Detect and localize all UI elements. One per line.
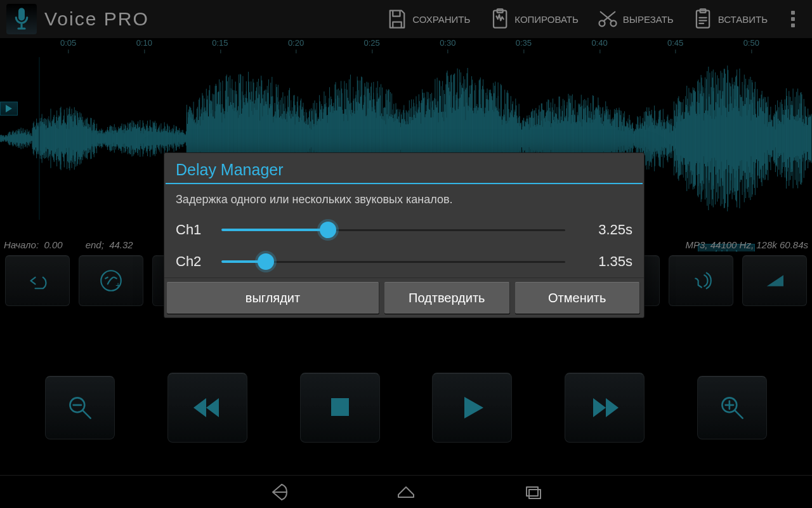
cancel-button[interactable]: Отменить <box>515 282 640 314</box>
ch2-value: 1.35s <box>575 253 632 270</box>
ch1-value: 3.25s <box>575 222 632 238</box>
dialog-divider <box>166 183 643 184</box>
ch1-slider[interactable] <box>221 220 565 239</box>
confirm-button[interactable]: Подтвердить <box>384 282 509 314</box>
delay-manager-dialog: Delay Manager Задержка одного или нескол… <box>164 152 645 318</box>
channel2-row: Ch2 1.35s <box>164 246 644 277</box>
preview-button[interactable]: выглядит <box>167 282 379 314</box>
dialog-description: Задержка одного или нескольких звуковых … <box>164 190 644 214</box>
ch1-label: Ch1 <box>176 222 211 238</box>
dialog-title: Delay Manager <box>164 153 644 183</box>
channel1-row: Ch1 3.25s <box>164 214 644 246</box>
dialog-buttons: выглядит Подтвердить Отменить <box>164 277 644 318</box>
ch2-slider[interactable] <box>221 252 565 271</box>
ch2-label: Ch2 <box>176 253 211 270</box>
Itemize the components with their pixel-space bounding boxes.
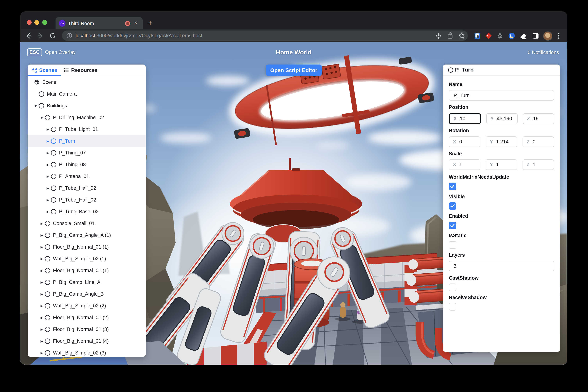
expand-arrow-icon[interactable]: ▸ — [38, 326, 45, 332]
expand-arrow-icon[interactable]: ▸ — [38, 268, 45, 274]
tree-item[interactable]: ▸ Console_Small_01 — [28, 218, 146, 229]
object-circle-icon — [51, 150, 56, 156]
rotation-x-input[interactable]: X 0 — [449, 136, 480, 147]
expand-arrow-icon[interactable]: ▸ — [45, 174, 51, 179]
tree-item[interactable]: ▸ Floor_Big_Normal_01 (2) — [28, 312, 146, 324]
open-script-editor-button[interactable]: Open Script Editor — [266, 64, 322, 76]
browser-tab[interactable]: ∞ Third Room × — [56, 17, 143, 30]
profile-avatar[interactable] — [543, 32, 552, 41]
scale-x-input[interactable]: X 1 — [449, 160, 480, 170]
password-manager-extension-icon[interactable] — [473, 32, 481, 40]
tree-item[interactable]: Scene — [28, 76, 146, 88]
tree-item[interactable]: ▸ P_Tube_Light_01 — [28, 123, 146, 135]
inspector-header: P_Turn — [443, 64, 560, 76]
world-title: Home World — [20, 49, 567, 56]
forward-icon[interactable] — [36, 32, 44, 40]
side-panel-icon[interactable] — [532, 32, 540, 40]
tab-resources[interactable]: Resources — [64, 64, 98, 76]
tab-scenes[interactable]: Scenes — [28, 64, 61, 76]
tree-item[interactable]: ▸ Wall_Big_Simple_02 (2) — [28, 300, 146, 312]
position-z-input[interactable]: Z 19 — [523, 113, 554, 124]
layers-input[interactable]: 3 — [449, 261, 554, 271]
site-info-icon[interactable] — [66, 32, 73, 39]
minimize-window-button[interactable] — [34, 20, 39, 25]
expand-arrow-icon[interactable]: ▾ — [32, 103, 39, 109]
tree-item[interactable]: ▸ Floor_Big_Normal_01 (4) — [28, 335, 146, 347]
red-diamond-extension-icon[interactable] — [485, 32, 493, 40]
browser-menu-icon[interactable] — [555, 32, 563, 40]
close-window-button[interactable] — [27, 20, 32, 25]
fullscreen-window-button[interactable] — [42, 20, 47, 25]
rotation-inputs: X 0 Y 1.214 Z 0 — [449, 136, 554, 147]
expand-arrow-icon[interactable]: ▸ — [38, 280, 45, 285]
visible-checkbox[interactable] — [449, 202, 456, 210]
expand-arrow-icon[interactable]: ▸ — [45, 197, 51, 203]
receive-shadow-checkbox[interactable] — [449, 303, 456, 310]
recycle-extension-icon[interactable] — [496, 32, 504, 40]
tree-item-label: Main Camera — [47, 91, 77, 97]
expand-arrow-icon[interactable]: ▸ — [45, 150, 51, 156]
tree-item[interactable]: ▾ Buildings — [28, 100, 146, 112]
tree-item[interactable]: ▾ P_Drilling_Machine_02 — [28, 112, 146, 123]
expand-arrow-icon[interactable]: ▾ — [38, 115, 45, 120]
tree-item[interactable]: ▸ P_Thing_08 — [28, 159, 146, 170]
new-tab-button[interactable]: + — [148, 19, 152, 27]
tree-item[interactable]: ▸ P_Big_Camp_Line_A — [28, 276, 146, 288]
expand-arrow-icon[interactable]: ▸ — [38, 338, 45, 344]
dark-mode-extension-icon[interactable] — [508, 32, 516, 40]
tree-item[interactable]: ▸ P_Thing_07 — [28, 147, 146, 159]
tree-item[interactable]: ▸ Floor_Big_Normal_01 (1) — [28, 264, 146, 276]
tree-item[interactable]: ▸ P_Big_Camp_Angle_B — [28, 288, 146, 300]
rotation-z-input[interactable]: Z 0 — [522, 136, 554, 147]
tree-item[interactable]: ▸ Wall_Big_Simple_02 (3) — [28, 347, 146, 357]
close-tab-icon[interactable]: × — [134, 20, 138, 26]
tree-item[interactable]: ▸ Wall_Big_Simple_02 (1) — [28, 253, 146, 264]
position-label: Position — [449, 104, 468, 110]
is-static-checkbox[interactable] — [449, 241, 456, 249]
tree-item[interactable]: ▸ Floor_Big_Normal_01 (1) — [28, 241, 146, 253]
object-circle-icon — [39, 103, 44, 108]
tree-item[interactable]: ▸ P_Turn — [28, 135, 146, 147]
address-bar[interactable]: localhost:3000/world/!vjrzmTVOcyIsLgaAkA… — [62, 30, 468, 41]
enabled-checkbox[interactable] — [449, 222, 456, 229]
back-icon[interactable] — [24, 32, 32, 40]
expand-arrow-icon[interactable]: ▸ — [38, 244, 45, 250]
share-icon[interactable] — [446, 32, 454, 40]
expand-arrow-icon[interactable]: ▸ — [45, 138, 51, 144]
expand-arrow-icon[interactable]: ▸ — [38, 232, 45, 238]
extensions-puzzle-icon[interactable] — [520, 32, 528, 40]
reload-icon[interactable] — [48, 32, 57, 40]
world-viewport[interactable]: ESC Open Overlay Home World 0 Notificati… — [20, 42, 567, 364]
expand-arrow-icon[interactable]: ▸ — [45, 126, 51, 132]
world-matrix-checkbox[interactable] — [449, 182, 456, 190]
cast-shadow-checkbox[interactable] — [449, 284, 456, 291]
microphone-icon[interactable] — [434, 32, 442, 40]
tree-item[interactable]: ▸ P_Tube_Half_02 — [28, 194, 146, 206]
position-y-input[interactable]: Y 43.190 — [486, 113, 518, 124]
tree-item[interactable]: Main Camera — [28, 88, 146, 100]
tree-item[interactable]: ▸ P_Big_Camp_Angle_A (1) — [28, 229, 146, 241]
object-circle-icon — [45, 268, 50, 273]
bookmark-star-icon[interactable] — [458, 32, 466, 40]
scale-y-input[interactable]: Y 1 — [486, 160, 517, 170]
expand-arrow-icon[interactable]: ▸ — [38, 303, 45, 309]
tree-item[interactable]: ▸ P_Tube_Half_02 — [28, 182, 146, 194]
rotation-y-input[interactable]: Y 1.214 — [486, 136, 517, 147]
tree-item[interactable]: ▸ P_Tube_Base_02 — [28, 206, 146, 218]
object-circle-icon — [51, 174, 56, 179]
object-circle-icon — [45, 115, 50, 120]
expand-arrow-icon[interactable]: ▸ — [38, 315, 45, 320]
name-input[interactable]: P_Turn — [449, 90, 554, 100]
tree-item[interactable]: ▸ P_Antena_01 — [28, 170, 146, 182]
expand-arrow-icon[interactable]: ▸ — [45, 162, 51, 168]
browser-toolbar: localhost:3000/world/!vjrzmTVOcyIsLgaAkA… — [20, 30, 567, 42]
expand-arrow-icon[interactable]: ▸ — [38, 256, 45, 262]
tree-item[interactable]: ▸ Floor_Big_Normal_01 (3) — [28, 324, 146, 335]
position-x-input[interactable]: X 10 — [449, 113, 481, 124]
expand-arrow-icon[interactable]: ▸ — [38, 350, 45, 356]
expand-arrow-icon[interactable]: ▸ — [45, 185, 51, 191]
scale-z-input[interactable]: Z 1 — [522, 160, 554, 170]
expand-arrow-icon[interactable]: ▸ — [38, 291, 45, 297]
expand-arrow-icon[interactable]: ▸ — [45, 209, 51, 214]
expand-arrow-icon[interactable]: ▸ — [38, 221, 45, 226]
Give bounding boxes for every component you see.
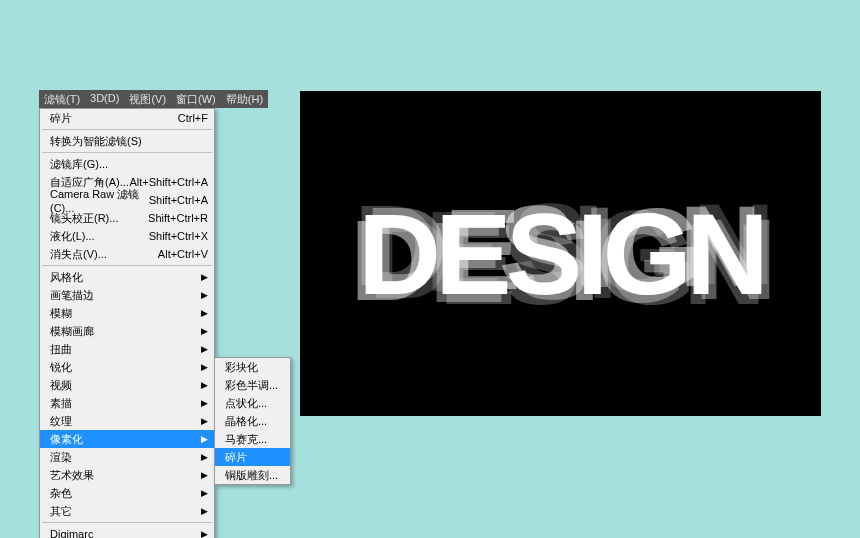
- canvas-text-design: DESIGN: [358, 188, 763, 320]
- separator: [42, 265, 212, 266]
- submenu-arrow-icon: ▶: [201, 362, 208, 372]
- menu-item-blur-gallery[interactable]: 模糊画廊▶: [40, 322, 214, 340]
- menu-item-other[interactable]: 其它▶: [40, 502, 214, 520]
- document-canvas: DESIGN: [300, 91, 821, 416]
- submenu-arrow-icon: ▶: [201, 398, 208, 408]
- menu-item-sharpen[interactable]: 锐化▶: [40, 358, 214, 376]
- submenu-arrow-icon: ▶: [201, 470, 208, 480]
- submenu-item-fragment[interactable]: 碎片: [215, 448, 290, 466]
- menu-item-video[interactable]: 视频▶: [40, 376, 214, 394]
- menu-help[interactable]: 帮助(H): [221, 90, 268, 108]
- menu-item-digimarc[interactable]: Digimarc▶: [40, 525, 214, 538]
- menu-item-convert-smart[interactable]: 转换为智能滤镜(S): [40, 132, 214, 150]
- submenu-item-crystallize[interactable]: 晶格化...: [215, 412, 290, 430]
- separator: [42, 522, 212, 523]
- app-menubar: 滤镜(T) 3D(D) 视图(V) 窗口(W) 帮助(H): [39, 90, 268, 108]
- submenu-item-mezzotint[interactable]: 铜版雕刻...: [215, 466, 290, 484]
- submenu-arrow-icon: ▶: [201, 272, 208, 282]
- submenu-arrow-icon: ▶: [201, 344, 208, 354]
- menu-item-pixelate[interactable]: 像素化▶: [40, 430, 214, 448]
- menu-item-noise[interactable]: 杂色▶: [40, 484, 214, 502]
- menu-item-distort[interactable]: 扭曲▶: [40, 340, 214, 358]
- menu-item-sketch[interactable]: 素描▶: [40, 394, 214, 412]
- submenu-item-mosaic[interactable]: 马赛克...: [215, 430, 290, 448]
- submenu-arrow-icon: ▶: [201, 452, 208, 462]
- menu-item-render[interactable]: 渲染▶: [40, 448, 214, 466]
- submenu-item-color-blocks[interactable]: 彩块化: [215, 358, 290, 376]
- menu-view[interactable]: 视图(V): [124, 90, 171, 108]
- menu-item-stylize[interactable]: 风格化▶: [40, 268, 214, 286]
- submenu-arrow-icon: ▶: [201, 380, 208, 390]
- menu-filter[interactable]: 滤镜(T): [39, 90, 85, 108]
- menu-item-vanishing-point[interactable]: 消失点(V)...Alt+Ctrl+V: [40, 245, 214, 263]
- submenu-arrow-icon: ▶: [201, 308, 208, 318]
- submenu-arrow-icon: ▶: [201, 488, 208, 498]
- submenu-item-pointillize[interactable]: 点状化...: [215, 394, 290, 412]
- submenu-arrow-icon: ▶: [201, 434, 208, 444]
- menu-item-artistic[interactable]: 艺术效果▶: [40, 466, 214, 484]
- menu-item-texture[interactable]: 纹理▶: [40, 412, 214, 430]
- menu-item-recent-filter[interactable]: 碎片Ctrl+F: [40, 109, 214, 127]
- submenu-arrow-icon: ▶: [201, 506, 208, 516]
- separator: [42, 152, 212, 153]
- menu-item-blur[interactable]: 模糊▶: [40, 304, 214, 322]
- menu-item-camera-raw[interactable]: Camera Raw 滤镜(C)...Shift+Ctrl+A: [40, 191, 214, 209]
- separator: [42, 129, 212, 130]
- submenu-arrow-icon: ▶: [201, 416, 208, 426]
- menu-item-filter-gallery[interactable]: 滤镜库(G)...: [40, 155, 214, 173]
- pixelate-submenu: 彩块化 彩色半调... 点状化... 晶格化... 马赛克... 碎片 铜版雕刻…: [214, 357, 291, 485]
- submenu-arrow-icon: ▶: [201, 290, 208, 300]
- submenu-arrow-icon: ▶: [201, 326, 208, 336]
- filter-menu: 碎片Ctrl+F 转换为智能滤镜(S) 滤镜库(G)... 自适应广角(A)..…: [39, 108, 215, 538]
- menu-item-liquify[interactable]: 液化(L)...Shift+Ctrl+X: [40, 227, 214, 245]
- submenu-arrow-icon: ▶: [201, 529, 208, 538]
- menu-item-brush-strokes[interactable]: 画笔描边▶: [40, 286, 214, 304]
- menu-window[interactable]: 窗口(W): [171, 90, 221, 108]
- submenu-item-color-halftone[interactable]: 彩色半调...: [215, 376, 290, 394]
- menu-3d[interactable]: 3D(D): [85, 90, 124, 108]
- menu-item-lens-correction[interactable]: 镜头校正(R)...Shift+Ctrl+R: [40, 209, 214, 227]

## Task objective
Scan the entries for the word "gallery". Report each line that has it.

## Solution for this exercise
- menu-item-blur-gallery[interactable]: 模糊画廊▶: [40, 322, 214, 340]
- menu-item-filter-gallery[interactable]: 滤镜库(G)...: [40, 155, 214, 173]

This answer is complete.